Records from a dataset:
= = = = = = =

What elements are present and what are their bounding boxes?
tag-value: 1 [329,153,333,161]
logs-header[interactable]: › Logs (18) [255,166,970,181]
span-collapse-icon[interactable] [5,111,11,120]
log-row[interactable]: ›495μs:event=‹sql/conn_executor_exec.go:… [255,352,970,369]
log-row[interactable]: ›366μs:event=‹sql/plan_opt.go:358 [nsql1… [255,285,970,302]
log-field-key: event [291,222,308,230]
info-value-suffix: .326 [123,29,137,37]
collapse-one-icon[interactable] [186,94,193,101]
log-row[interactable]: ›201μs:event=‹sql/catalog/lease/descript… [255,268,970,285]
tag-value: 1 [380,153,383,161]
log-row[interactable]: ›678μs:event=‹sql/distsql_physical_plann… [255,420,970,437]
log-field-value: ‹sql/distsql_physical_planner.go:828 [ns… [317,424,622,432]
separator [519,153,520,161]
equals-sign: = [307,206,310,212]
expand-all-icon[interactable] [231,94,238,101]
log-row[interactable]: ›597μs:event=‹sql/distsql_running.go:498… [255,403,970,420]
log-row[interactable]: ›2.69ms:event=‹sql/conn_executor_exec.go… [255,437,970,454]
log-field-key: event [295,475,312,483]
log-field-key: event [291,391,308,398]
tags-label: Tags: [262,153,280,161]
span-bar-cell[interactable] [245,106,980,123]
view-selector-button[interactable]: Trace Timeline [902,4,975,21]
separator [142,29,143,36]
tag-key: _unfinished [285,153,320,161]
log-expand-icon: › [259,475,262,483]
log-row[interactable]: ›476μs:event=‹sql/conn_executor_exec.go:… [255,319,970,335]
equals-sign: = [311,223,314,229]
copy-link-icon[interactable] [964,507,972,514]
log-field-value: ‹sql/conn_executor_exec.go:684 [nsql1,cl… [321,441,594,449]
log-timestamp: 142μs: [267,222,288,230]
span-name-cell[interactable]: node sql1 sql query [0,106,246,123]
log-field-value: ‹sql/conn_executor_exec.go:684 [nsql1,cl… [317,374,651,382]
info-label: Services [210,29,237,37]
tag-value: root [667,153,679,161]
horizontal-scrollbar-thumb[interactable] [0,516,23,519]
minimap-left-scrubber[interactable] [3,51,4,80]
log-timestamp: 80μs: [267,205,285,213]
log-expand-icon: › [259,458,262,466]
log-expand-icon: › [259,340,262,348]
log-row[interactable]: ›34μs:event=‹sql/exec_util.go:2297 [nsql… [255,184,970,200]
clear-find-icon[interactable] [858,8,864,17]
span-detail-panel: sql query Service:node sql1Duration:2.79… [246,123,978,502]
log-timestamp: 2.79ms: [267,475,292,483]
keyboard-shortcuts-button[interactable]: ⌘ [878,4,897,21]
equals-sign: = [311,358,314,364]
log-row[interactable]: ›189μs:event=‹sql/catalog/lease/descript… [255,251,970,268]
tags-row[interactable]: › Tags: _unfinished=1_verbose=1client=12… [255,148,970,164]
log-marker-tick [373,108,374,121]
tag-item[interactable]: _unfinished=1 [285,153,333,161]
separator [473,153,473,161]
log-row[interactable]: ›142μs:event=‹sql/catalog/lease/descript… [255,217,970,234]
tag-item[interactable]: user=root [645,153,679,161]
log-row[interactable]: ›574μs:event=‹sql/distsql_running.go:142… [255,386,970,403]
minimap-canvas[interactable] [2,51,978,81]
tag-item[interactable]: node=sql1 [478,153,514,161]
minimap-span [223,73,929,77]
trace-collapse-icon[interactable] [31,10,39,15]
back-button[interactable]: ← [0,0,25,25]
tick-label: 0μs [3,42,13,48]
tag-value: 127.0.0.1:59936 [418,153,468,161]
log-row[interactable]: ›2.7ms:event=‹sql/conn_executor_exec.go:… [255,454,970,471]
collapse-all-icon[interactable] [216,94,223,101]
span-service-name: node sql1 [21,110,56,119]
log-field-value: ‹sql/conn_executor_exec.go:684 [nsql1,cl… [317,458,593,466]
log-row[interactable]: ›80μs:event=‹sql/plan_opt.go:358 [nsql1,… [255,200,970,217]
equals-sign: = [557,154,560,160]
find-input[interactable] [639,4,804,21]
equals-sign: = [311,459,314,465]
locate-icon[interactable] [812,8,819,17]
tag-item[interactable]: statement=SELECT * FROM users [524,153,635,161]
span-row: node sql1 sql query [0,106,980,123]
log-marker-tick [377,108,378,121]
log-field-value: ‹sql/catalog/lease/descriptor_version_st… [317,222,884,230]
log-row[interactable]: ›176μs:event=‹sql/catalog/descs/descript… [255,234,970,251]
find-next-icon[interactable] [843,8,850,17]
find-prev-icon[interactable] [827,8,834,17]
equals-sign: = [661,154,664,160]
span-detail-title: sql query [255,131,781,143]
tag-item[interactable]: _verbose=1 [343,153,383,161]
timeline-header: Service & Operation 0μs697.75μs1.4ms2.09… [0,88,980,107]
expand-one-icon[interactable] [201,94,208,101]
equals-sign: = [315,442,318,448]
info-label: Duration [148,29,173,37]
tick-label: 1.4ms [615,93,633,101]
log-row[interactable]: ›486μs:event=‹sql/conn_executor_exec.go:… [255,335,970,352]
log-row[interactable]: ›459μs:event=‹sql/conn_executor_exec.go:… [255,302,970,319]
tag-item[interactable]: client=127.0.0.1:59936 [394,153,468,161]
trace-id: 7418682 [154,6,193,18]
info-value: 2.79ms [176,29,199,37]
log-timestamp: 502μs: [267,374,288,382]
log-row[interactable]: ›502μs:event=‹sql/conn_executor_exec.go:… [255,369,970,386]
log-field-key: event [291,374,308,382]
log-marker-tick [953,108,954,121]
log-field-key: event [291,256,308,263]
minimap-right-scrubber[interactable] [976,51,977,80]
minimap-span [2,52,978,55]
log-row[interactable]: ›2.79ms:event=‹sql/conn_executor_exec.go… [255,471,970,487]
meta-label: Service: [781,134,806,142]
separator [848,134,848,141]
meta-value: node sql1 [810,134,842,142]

= = = = = = =

A line qualifies when it holds the word "tags"; report all qualifying lines from the records above.

» Exercise answer:
tags-label: Tags: [262,153,280,161]
tags-row[interactable]: › Tags: _unfinished=1_verbose=1client=12… [255,148,970,164]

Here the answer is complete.